- WHAT YOU NEED TO DO:
Where a line in the records holds "order", count it once; return only the final number.

- RAW DATA:
_ _ _ _ _ _ _

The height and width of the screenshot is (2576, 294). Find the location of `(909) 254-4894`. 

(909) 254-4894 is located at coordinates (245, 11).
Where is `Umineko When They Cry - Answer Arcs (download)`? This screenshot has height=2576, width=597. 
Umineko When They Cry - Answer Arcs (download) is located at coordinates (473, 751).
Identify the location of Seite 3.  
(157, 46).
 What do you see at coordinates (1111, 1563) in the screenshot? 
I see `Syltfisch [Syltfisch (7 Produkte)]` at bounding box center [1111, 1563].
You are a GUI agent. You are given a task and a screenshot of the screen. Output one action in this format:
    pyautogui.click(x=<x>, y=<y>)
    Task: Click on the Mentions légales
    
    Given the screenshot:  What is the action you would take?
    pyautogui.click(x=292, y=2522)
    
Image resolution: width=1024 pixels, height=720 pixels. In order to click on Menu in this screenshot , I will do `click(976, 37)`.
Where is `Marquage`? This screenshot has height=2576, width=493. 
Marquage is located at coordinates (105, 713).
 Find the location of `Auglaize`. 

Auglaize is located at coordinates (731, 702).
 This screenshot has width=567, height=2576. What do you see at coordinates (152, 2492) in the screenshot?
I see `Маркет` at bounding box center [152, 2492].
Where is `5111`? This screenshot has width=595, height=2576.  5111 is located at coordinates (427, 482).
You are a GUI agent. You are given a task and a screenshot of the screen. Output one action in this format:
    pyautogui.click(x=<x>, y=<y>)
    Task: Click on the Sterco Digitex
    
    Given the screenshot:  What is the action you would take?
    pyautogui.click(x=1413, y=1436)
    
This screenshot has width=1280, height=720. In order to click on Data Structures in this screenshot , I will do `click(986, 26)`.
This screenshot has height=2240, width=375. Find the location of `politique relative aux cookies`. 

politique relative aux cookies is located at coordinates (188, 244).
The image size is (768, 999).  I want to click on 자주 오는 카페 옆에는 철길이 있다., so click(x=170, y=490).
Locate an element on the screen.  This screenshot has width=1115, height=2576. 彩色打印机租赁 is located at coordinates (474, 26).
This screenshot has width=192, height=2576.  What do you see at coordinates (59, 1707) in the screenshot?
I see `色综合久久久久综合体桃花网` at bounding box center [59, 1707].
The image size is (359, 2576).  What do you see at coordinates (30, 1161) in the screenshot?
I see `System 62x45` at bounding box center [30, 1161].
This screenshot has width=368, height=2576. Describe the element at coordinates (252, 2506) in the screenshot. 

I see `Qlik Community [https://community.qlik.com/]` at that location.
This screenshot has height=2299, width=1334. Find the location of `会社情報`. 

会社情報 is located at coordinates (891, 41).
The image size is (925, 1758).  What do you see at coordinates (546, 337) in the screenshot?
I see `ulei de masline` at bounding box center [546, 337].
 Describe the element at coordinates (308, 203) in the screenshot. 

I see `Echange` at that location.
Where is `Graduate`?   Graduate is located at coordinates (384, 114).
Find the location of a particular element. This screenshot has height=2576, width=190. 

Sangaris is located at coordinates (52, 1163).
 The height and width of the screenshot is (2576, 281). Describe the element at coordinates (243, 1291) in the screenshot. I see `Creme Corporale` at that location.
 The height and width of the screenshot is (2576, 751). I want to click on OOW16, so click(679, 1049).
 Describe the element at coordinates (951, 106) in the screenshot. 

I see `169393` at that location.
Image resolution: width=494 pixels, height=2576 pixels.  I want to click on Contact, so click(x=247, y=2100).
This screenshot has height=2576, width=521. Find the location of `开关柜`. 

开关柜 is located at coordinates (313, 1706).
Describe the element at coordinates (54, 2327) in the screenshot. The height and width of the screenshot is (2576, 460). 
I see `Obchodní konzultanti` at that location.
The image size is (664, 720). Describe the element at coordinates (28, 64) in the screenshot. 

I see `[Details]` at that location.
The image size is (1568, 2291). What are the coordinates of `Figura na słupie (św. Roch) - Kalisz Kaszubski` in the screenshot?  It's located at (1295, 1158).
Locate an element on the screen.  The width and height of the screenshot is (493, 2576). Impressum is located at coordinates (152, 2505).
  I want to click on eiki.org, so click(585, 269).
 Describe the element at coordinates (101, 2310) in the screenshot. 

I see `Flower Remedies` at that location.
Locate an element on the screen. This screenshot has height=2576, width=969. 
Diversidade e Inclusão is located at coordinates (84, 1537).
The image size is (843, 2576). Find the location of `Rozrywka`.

_ _ _ _ _ _ _

- ANSWER SECTION:
2